INSTRUCTIONS FOR THE TASK
Transcribe every record exactly.

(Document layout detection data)
--------------------

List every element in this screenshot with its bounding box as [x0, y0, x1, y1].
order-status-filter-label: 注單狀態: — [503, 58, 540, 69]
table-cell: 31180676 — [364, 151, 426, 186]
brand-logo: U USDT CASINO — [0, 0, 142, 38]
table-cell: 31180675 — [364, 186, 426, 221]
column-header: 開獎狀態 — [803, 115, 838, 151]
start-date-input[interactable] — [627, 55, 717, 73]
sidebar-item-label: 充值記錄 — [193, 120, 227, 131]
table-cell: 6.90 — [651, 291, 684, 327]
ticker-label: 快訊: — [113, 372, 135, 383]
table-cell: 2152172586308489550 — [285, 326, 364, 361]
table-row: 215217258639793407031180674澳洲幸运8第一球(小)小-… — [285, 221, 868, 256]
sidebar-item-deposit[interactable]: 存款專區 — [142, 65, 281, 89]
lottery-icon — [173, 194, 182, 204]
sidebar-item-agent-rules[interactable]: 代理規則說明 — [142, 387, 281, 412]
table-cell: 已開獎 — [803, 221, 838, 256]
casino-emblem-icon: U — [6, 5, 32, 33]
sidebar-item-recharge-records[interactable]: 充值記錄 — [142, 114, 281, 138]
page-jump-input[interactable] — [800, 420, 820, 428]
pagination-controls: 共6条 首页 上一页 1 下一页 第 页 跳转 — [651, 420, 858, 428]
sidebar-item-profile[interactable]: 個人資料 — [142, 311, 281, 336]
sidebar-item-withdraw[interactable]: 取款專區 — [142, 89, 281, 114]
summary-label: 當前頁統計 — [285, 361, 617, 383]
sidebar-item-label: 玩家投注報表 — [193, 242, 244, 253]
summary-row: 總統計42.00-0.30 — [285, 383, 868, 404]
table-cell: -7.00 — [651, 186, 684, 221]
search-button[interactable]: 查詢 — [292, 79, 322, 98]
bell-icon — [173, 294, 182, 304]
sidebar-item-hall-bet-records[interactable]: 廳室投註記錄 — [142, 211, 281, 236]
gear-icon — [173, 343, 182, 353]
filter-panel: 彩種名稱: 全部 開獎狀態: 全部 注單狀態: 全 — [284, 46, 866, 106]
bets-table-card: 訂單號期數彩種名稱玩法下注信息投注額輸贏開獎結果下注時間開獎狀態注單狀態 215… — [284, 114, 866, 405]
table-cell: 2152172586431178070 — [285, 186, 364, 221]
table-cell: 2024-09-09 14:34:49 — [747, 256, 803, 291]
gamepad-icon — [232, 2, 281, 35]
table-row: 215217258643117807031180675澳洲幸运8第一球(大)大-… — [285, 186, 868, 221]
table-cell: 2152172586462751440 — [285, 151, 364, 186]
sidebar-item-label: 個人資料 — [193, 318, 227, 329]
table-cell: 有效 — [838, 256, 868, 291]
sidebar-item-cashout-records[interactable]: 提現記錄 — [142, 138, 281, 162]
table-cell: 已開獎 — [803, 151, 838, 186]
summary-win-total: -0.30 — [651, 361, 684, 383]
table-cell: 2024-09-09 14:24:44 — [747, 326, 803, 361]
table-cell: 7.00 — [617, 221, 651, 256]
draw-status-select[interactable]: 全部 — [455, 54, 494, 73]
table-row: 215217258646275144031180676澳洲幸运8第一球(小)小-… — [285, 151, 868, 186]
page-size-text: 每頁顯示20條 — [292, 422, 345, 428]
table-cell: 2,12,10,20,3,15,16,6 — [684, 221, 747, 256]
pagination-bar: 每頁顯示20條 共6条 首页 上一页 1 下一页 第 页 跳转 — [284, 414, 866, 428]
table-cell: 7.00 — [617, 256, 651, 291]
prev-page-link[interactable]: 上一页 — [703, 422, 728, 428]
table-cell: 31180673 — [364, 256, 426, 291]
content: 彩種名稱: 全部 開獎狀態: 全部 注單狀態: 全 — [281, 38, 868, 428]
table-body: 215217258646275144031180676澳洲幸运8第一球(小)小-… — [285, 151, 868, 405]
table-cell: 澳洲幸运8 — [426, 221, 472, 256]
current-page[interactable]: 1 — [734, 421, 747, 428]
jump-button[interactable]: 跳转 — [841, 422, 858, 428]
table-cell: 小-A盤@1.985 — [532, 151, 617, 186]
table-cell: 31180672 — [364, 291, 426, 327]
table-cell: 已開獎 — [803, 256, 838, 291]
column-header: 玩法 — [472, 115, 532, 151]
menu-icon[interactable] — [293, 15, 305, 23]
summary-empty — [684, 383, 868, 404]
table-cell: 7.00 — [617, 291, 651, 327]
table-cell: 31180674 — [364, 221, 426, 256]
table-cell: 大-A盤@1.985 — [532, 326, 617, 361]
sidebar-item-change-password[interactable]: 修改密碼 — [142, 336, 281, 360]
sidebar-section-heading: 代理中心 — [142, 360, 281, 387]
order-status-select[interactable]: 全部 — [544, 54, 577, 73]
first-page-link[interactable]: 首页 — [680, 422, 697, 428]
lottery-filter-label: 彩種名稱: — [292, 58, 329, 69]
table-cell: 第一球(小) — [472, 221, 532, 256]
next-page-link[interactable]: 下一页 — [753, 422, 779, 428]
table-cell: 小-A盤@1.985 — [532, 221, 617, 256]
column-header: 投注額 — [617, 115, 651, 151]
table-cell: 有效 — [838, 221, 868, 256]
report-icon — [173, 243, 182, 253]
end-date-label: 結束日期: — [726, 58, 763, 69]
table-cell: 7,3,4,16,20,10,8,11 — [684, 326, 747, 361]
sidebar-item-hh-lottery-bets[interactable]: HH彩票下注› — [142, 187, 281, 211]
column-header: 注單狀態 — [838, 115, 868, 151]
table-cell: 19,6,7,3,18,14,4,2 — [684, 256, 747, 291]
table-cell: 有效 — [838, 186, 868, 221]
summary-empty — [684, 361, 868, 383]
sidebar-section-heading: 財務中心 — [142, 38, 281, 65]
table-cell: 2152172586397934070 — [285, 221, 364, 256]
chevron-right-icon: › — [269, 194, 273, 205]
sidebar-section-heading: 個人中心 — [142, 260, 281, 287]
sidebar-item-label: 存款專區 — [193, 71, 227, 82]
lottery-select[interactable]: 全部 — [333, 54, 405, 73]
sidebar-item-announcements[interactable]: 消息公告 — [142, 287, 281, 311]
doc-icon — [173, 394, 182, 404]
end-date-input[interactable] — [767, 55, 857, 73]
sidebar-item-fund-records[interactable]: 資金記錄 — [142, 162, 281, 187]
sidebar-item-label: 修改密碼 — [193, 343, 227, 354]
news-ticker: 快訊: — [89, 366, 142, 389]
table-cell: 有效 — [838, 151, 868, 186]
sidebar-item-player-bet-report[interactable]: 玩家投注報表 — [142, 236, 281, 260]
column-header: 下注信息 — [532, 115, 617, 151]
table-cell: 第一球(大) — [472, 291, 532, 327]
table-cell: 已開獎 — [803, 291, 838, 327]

--------------------

COMPLETED EXERCISE
List every element in this screenshot with its bounding box as [x0, y0, x1, y1].
order-status-filter-label: 注單狀態: — [503, 58, 540, 69]
table-cell: 31180676 — [364, 151, 426, 186]
brand-logo: U USDT CASINO — [0, 0, 142, 38]
table-cell: 31180675 — [364, 186, 426, 221]
column-header: 開獎狀態 — [803, 115, 838, 151]
start-date-input[interactable] — [627, 55, 717, 73]
sidebar-item-label: 充值記錄 — [193, 120, 227, 131]
table-cell: 6.90 — [651, 291, 684, 327]
ticker-label: 快訊: — [113, 372, 135, 383]
table-cell: 2152172586308489550 — [285, 326, 364, 361]
table-row: 215217258639793407031180674澳洲幸运8第一球(小)小-… — [285, 221, 868, 256]
sidebar-item-deposit[interactable]: 存款專區 — [142, 65, 281, 89]
lottery-icon — [173, 194, 182, 204]
sidebar-item-agent-rules[interactable]: 代理規則說明 — [142, 387, 281, 412]
table-cell: 已開獎 — [803, 221, 838, 256]
casino-emblem-icon: U — [6, 5, 32, 33]
sidebar-item-recharge-records[interactable]: 充值記錄 — [142, 114, 281, 138]
page-jump-input[interactable] — [800, 420, 820, 428]
pagination-controls: 共6条 首页 上一页 1 下一页 第 页 跳转 — [651, 420, 858, 428]
sidebar-item-profile[interactable]: 個人資料 — [142, 311, 281, 336]
sidebar-item-withdraw[interactable]: 取款專區 — [142, 89, 281, 114]
summary-label: 當前頁統計 — [285, 361, 617, 383]
sidebar-item-label: 玩家投注報表 — [193, 242, 244, 253]
summary-row: 總統計42.00-0.30 — [285, 383, 868, 404]
table-cell: -7.00 — [651, 186, 684, 221]
search-button[interactable]: 查詢 — [292, 79, 322, 98]
bell-icon — [173, 294, 182, 304]
sidebar-item-hall-bet-records[interactable]: 廳室投註記錄 — [142, 211, 281, 236]
gear-icon — [173, 343, 182, 353]
filter-panel: 彩種名稱: 全部 開獎狀態: 全部 注單狀態: 全 — [284, 46, 866, 106]
bets-table-card: 訂單號期數彩種名稱玩法下注信息投注額輸贏開獎結果下注時間開獎狀態注單狀態 215… — [284, 114, 866, 405]
table-cell: 2152172586431178070 — [285, 186, 364, 221]
table-cell: 2024-09-09 14:34:49 — [747, 256, 803, 291]
gamepad-icon — [232, 2, 281, 35]
table-row: 215217258643117807031180675澳洲幸运8第一球(大)大-… — [285, 186, 868, 221]
table-cell: 2152172586462751440 — [285, 151, 364, 186]
sidebar-item-label: 個人資料 — [193, 318, 227, 329]
table-cell: 有效 — [838, 256, 868, 291]
sidebar-item-cashout-records[interactable]: 提現記錄 — [142, 138, 281, 162]
table-cell: 已開獎 — [803, 151, 838, 186]
summary-win-total: -0.30 — [651, 361, 684, 383]
table-cell: 2024-09-09 14:24:44 — [747, 326, 803, 361]
table-cell: 7.00 — [617, 221, 651, 256]
draw-status-select[interactable]: 全部 — [455, 54, 494, 73]
table-row: 215217258646275144031180676澳洲幸运8第一球(小)小-… — [285, 151, 868, 186]
page-size-text: 每頁顯示20條 — [292, 422, 345, 428]
table-cell: 2,12,10,20,3,15,16,6 — [684, 221, 747, 256]
pagination-bar: 每頁顯示20條 共6条 首页 上一页 1 下一页 第 页 跳转 — [284, 414, 866, 428]
table-cell: 7.00 — [617, 256, 651, 291]
prev-page-link[interactable]: 上一页 — [703, 422, 728, 428]
table-cell: 31180673 — [364, 256, 426, 291]
content: 彩種名稱: 全部 開獎狀態: 全部 注單狀態: 全 — [281, 38, 868, 428]
table-body: 215217258646275144031180676澳洲幸运8第一球(小)小-… — [285, 151, 868, 405]
table-cell: 澳洲幸运8 — [426, 221, 472, 256]
current-page[interactable]: 1 — [734, 421, 747, 428]
jump-button[interactable]: 跳转 — [841, 422, 858, 428]
table-cell: 小-A盤@1.985 — [532, 151, 617, 186]
table-cell: 31180672 — [364, 291, 426, 327]
table-cell: 已開獎 — [803, 256, 838, 291]
column-header: 玩法 — [472, 115, 532, 151]
menu-icon[interactable] — [293, 15, 305, 23]
summary-empty — [684, 383, 868, 404]
table-cell: 7.00 — [617, 291, 651, 327]
table-cell: 31180674 — [364, 221, 426, 256]
table-cell: 大-A盤@1.985 — [532, 326, 617, 361]
sidebar-item-change-password[interactable]: 修改密碼 — [142, 336, 281, 360]
sidebar-section-heading: 代理中心 — [142, 360, 281, 387]
order-status-select[interactable]: 全部 — [544, 54, 577, 73]
first-page-link[interactable]: 首页 — [680, 422, 697, 428]
lottery-filter-label: 彩種名稱: — [292, 58, 329, 69]
table-cell: 第一球(小) — [472, 221, 532, 256]
next-page-link[interactable]: 下一页 — [753, 422, 779, 428]
table-cell: 小-A盤@1.985 — [532, 221, 617, 256]
column-header: 投注額 — [617, 115, 651, 151]
table-cell: 有效 — [838, 221, 868, 256]
report-icon — [173, 243, 182, 253]
end-date-label: 結束日期: — [726, 58, 763, 69]
table-cell: 7,3,4,16,20,10,8,11 — [684, 326, 747, 361]
sidebar-item-hh-lottery-bets[interactable]: HH彩票下注› — [142, 187, 281, 211]
column-header: 注單狀態 — [838, 115, 868, 151]
table-cell: 19,6,7,3,18,14,4,2 — [684, 256, 747, 291]
table-cell: 有效 — [838, 186, 868, 221]
summary-empty — [684, 361, 868, 383]
sidebar-section-heading: 財務中心 — [142, 38, 281, 65]
table-cell: 2152172586397934070 — [285, 221, 364, 256]
chevron-right-icon: › — [269, 194, 273, 205]
sidebar-section-heading: 個人中心 — [142, 260, 281, 287]
sidebar-item-label: 存款專區 — [193, 71, 227, 82]
lottery-select[interactable]: 全部 — [333, 54, 405, 73]
sidebar-item-announcements[interactable]: 消息公告 — [142, 287, 281, 311]
doc-icon — [173, 394, 182, 404]
end-date-input[interactable] — [767, 55, 857, 73]
sidebar-item-fund-records[interactable]: 資金記錄 — [142, 162, 281, 187]
sidebar-item-label: 修改密碼 — [193, 343, 227, 354]
news-ticker: 快訊: — [89, 366, 142, 389]
table-cell: 有效 — [838, 151, 868, 186]
sidebar-item-player-bet-report[interactable]: 玩家投注報表 — [142, 236, 281, 260]
column-header: 下注信息 — [532, 115, 617, 151]
table-cell: 第一球(大) — [472, 291, 532, 327]
table-cell: 已開獎 — [803, 291, 838, 327]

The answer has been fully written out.